Data records

Content starts

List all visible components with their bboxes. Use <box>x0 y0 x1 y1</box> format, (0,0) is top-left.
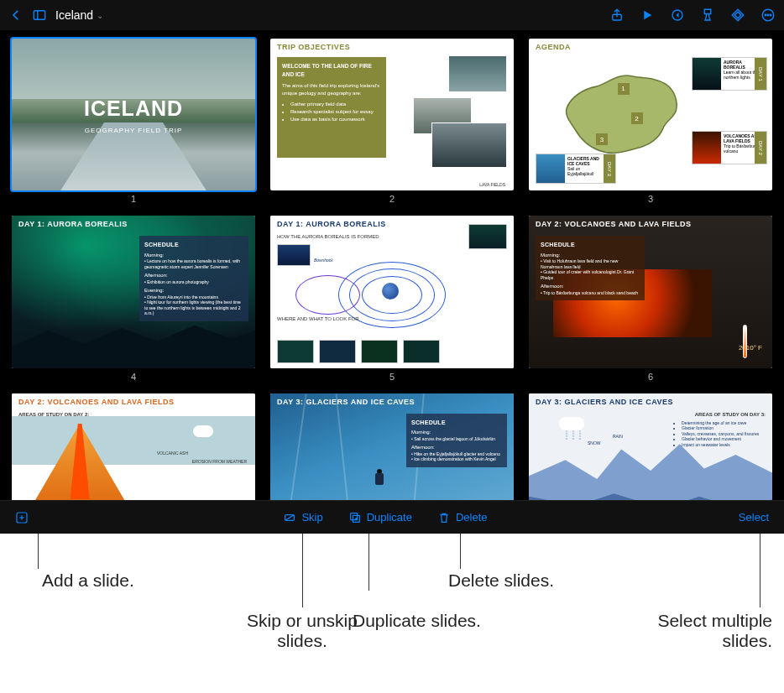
add-slide-button[interactable] <box>15 509 32 526</box>
callout-add: Add a slide. <box>42 571 134 591</box>
slide6-schedule: SCHEDULE Morning: • Visit to Holuhraun l… <box>536 236 645 300</box>
callout-select: Select multiple slides. <box>588 611 772 651</box>
agenda-day2: VOLCANOES AND LAVA FIELDSTrip to Bárðarb… <box>692 131 767 164</box>
slide-grid[interactable]: ICELAND GEOGRAPHY FIELD TRIP 1 TRIP OBJE… <box>0 30 784 500</box>
agenda-day3: GLACIERS AND ICE CAVESSail on Eyjafjalla… <box>536 154 616 184</box>
duplicate-button[interactable]: Duplicate <box>348 511 412 524</box>
keynote-light-table: Iceland ⌄ <box>0 0 784 534</box>
select-button[interactable]: Select <box>739 511 769 524</box>
chevron-down-icon: ⌄ <box>97 11 103 20</box>
document-title-text: Iceland <box>55 8 93 22</box>
slide6-header: DAY 2: VOLCANOES AND LAVA FIELDS <box>536 220 692 228</box>
iceland-map-icon: 1 2 3 <box>553 61 687 168</box>
slide2-panel: WELCOME TO THE LAND OF FIRE AND ICE The … <box>277 57 386 158</box>
slide-thumb-4[interactable]: DAY 1: AURORA BOREALIS SCHEDULE Morning:… <box>12 216 255 381</box>
slide-number: 4 <box>131 372 136 382</box>
delete-button[interactable]: Delete <box>437 511 488 524</box>
climber-icon <box>373 469 386 487</box>
agenda-day1: AURORA BOREALISLearn all about the north… <box>692 57 767 91</box>
slide4-header: DAY 1: AURORA BOREALIS <box>18 220 128 228</box>
help-callouts: Add a slide. Skip or unskip slides. Dupl… <box>0 534 784 693</box>
share-icon[interactable] <box>609 8 625 23</box>
svg-point-10 <box>770 14 771 16</box>
slide-number: 5 <box>389 372 395 382</box>
animate-icon[interactable] <box>730 8 745 23</box>
slide-number: 1 <box>131 194 136 204</box>
svg-rect-0 <box>34 11 45 20</box>
callout-duplicate: Duplicate slides. <box>353 611 481 631</box>
slide-thumb-9[interactable]: DAY 3: GLACIERS AND ICE CAVES ┊┊┊ AREAS … <box>529 393 772 501</box>
slide-thumb-2[interactable]: TRIP OBJECTIVES WELCOME TO THE LAND OF F… <box>270 39 514 204</box>
sidebar-toggle-icon[interactable] <box>32 8 47 23</box>
back-icon[interactable] <box>8 8 24 23</box>
cloud-icon <box>193 425 213 437</box>
slide7-header: DAY 2: VOLCANOES AND LAVA FIELDS <box>18 398 175 406</box>
document-title[interactable]: Iceland ⌄ <box>55 8 103 22</box>
bottom-toolbar: Skip Duplicate Delete Select <box>0 500 784 534</box>
slide3-header: AGENDA <box>536 43 571 51</box>
svg-marker-3 <box>644 11 651 20</box>
slide-number: 3 <box>648 194 653 204</box>
slide-number: 6 <box>648 372 653 382</box>
slide4-schedule: SCHEDULE Morning: • Lecture on how the a… <box>139 236 248 320</box>
slide9-header: DAY 3: GLACIERS AND ICE CAVES <box>536 398 673 406</box>
slide5-header: DAY 1: AURORA BOREALIS <box>277 220 386 228</box>
slide2-header: TRIP OBJECTIVES <box>277 43 350 51</box>
cloud-icon <box>559 417 584 430</box>
slide8-schedule: SCHEDULE Morning: • Sail across the glac… <box>406 414 507 467</box>
slide1-subtitle: GEOGRAPHY FIELD TRIP <box>12 127 255 134</box>
more-icon[interactable] <box>760 8 776 23</box>
svg-marker-5 <box>732 9 744 21</box>
skip-label: Skip <box>301 511 322 524</box>
slide8-header: DAY 3: GLACIERS AND ICE CAVES <box>277 398 415 406</box>
play-icon[interactable] <box>640 8 655 23</box>
format-brush-icon[interactable] <box>700 8 715 23</box>
slide-thumb-1[interactable]: ICELAND GEOGRAPHY FIELD TRIP 1 <box>12 39 255 204</box>
delete-label: Delete <box>456 511 488 524</box>
select-label: Select <box>739 511 769 524</box>
skip-button[interactable]: Skip <box>283 511 322 524</box>
duplicate-label: Duplicate <box>367 511 412 524</box>
slide1-title: ICELAND <box>12 96 255 121</box>
svg-point-9 <box>767 14 769 16</box>
svg-line-15 <box>285 514 295 520</box>
slide-thumb-6[interactable]: DAY 2: VOLCANOES AND LAVA FIELDS SCHEDUL… <box>529 216 772 381</box>
callout-delete: Delete slides. <box>448 571 554 591</box>
slide-number: 2 <box>389 194 395 204</box>
svg-point-8 <box>765 14 766 16</box>
slide-thumb-7[interactable]: DAY 2: VOLCANOES AND LAVA FIELDS AREAS O… <box>12 393 255 501</box>
thermometer-icon <box>743 325 747 358</box>
slide-thumb-5[interactable]: DAY 1: AURORA BOREALIS HOW THE AURORA BO… <box>270 216 514 381</box>
svg-marker-6 <box>734 12 741 18</box>
top-toolbar: Iceland ⌄ <box>0 0 784 30</box>
slide-thumb-3[interactable]: AGENDA 1 2 3 AURORA BOREALISLearn all ab… <box>529 39 772 204</box>
slide-thumb-8[interactable]: DAY 3: GLACIERS AND ICE CAVES SCHEDULE M… <box>270 393 514 501</box>
rehearse-icon[interactable] <box>670 8 685 23</box>
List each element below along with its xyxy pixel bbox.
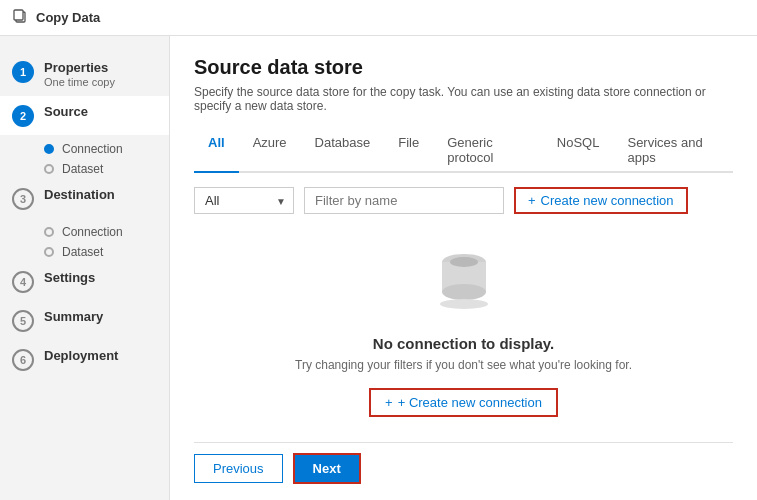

Content ends

• _What you need to do_: An exact copy of all the data above is required; omit any pictures.

• _Your solution_:
List all visible components with their bboxes. Use <box>x0 y0 x1 y1</box> format, (0,0) is top-left.
add-slide-button[interactable] <box>15 509 32 526</box>
callout-add: Add a slide. <box>42 571 134 591</box>
slide6-schedule: SCHEDULE Morning: • Visit to Holuhraun l… <box>536 236 645 300</box>
callout-select: Select multiple slides. <box>588 611 772 651</box>
agenda-day2: VOLCANOES AND LAVA FIELDSTrip to Bárðarb… <box>692 131 767 164</box>
slide-grid[interactable]: ICELAND GEOGRAPHY FIELD TRIP 1 TRIP OBJE… <box>0 30 784 500</box>
agenda-day3: GLACIERS AND ICE CAVESSail on Eyjafjalla… <box>536 154 616 184</box>
duplicate-button[interactable]: Duplicate <box>348 511 412 524</box>
keynote-light-table: Iceland ⌄ <box>0 0 784 534</box>
select-button[interactable]: Select <box>739 511 769 524</box>
chevron-down-icon: ⌄ <box>97 11 103 20</box>
document-title-text: Iceland <box>55 8 93 22</box>
slide6-header: DAY 2: VOLCANOES AND LAVA FIELDS <box>536 220 692 228</box>
iceland-map-icon: 1 2 3 <box>553 61 687 168</box>
slide2-panel: WELCOME TO THE LAND OF FIRE AND ICE The … <box>277 57 386 158</box>
slide-thumb-4[interactable]: DAY 1: AURORA BOREALIS SCHEDULE Morning:… <box>12 216 255 381</box>
slide-number: 4 <box>131 372 136 382</box>
delete-button[interactable]: Delete <box>437 511 488 524</box>
climber-icon <box>373 469 386 487</box>
agenda-day1: AURORA BOREALISLearn all about the north… <box>692 57 767 91</box>
slide4-header: DAY 1: AURORA BOREALIS <box>18 220 128 228</box>
help-callouts: Add a slide. Skip or unskip slides. Dupl… <box>0 534 784 693</box>
share-icon[interactable] <box>609 8 625 23</box>
svg-point-10 <box>770 14 771 16</box>
slide-number: 5 <box>389 372 395 382</box>
animate-icon[interactable] <box>730 8 745 23</box>
slide-number: 1 <box>131 194 136 204</box>
svg-rect-0 <box>34 11 45 20</box>
callout-duplicate: Duplicate slides. <box>353 611 481 631</box>
slide-thumb-9[interactable]: DAY 3: GLACIERS AND ICE CAVES ┊┊┊ AREAS … <box>529 393 772 501</box>
slide-thumb-2[interactable]: TRIP OBJECTIVES WELCOME TO THE LAND OF F… <box>270 39 514 204</box>
sidebar-toggle-icon[interactable] <box>32 8 47 23</box>
back-icon[interactable] <box>8 8 24 23</box>
cloud-icon <box>193 425 213 437</box>
slide7-header: DAY 2: VOLCANOES AND LAVA FIELDS <box>18 398 175 406</box>
document-title[interactable]: Iceland ⌄ <box>55 8 103 22</box>
bottom-toolbar: Skip Duplicate Delete Select <box>0 500 784 534</box>
slide3-header: AGENDA <box>536 43 571 51</box>
svg-marker-3 <box>644 11 651 20</box>
slide-number: 3 <box>648 194 653 204</box>
slide-number: 6 <box>648 372 653 382</box>
slide4-schedule: SCHEDULE Morning: • Lecture on how the a… <box>139 236 248 320</box>
slide9-header: DAY 3: GLACIERS AND ICE CAVES <box>536 398 673 406</box>
slide5-header: DAY 1: AURORA BOREALIS <box>277 220 386 228</box>
slide2-header: TRIP OBJECTIVES <box>277 43 350 51</box>
cloud-icon <box>559 417 584 430</box>
slide8-schedule: SCHEDULE Morning: • Sail across the glac… <box>406 414 507 467</box>
slide1-subtitle: GEOGRAPHY FIELD TRIP <box>12 127 255 134</box>
more-icon[interactable] <box>760 8 776 23</box>
svg-marker-5 <box>732 9 744 21</box>
skip-label: Skip <box>301 511 322 524</box>
slide8-header: DAY 3: GLACIERS AND ICE CAVES <box>277 398 415 406</box>
play-icon[interactable] <box>640 8 655 23</box>
format-brush-icon[interactable] <box>700 8 715 23</box>
slide-thumb-1[interactable]: ICELAND GEOGRAPHY FIELD TRIP 1 <box>12 39 255 204</box>
delete-label: Delete <box>456 511 488 524</box>
select-label: Select <box>739 511 769 524</box>
skip-button[interactable]: Skip <box>283 511 322 524</box>
duplicate-label: Duplicate <box>367 511 412 524</box>
slide1-title: ICELAND <box>12 96 255 121</box>
svg-point-9 <box>767 14 769 16</box>
svg-line-15 <box>285 514 295 520</box>
slide-thumb-6[interactable]: DAY 2: VOLCANOES AND LAVA FIELDS SCHEDUL… <box>529 216 772 381</box>
callout-delete: Delete slides. <box>448 571 554 591</box>
slide-number: 2 <box>389 194 395 204</box>
svg-point-8 <box>765 14 766 16</box>
slide-thumb-7[interactable]: DAY 2: VOLCANOES AND LAVA FIELDS AREAS O… <box>12 393 255 501</box>
thermometer-icon <box>743 325 747 358</box>
slide-thumb-5[interactable]: DAY 1: AURORA BOREALIS HOW THE AURORA BO… <box>270 216 514 381</box>
svg-marker-6 <box>734 12 741 18</box>
top-toolbar: Iceland ⌄ <box>0 0 784 30</box>
slide-thumb-3[interactable]: AGENDA 1 2 3 AURORA BOREALISLearn all ab… <box>529 39 772 204</box>
slide-thumb-8[interactable]: DAY 3: GLACIERS AND ICE CAVES SCHEDULE M… <box>270 393 514 501</box>
rehearse-icon[interactable] <box>670 8 685 23</box>
List each element below along with its xyxy pixel bbox.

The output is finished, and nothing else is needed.